Je suis Alessio. J’écris parce que je pense que cela peut intéresser d’autres personnes dans ce domaine, même si je pense que c’est très différent de ce que vous recevez habituellement. Le thème peut être celui de la valeur épistémologique des statistiques par rapport aux arguments théologiques.

1) L’efficacité de la prière

Prenons un exemple. Les statistiques médicales nous indiquent que le taux de survie après une lésion due à une transplantation pulmonaire est de 90%, à 5 ans de 50%. J’ai 100 patients ayant subi une transplantation pulmonaire. Je ne peux pas dire que 10 d’entre eux, pour les raisons les plus disparates (ne pas suivre les thérapies, tomber dans les escaliers, rejet, infection…), sont « destinés » à mourir ; néanmoins, j’ai des raisons de croire, en raison de la stabilité des données au fil des ans, que 10 d’entre eux ne verront pas le prochain Noël. Ceci est valable, avec les mêmes conditions technologiques et sanitaires, dans tous les pays, sans distinction de religion ou autre.

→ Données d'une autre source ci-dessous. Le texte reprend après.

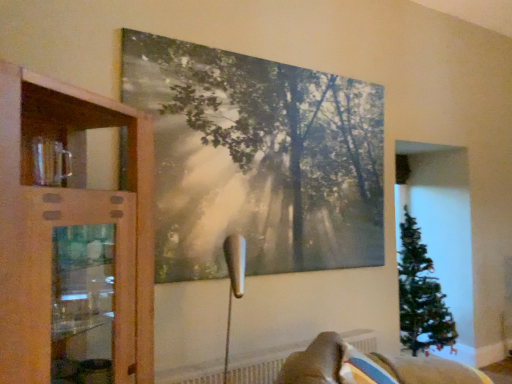 Question: Considering the relative positions of velvet beige sofa at lower right and white textured radiator at lower center in the image provided, is velvet beige sofa at lower right in front of white textured radiator at lower center?

Choices:
 (A) yes
 (B) no

Answer: (A)

Question: Can you confirm if velvet beige sofa at lower right is positioned to the right of white textured radiator at lower center?

Choices:
 (A) no
 (B) yes

Answer: (B)

Question: Can you confirm if velvet beige sofa at lower right is bigger than white textured radiator at lower center?

Choices:
 (A) yes
 (B) no

Answer: (A)

Question: Is velvet beige sofa at lower right aimed at white textured radiator at lower center?

Choices:
 (A) yes
 (B) no

Answer: (B)

Question: Is velvet beige sofa at lower right in contact with white textured radiator at lower center?

Choices:
 (A) yes
 (B) no

Answer: (B)

Question: Considering their positions, is velvet beige sofa at lower right located in front of or behind matte canvas painting at upper center?

Choices:
 (A) behind
 (B) front

Answer: (B)

Question: Considering the positions of velvet beige sofa at lower right and matte canvas painting at upper center in the image, is velvet beige sofa at lower right bigger or smaller than matte canvas painting at upper center?

Choices:
 (A) small
 (B) big

Answer: (B)

Question: From a real-world perspective, is velvet beige sofa at lower right physically located above or below matte canvas painting at upper center?

Choices:
 (A) above
 (B) below

Answer: (B)

Question: Is velvet beige sofa at lower right inside the boundaries of matte canvas painting at upper center, or outside?

Choices:
 (A) outside
 (B) inside

Answer: (A)

Question: In terms of width, does matte canvas painting at upper center look wider or thinner when compared to velvet beige sofa at lower right?

Choices:
 (A) thin
 (B) wide

Answer: (A)

Question: Is matte canvas painting at upper center situated inside velvet beige sofa at lower right or outside?

Choices:
 (A) inside
 (B) outside

Answer: (B)

Question: Is matte canvas painting at upper center to the left or to the right of velvet beige sofa at lower right in the image?

Choices:
 (A) right
 (B) left

Answer: (B)

Question: Is matte canvas painting at upper center bigger or smaller than velvet beige sofa at lower right?

Choices:
 (A) small
 (B) big

Answer: (A)

Question: Relative to velvet beige sofa at lower right, is wooden cabinet at left in front or behind?

Choices:
 (A) front
 (B) behind

Answer: (A)

Question: Is point (19, 244) closer or farther from the camera than point (372, 379)?

Choices:
 (A) farther
 (B) closer

Answer: (B)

Nous nous demandons maintenant si notre prière peut aider notre parent qui a subi une transplantation pulmonaire à survivre. La prière ne change pas la volonté de Dieu, mais elle l’exécute, et si c’est la volonté de Dieu que quelqu’un soit guéri par la prière d’intercession, il sera guéri. Le Catéchisme lui-même, si je me souviens bien, dit que l’onction des malades peut, si elle est bonne, conduire à la guérison. Il semble donc que la prière soit un moyen de guérison « supplémentaire » par rapport à un traitement purement médical. Si celui qui n’a pas la foi ne peut être guéri, s’il l’est, qu’en vertu de l’efficacité thérapeutique de la médecine, celui qui a au contraire la foi peut être guéri, non seulement pour cette raison, mais aussi par la volonté de Dieu, même s’il n’aurait pas pu avoir accès à un traitement médical.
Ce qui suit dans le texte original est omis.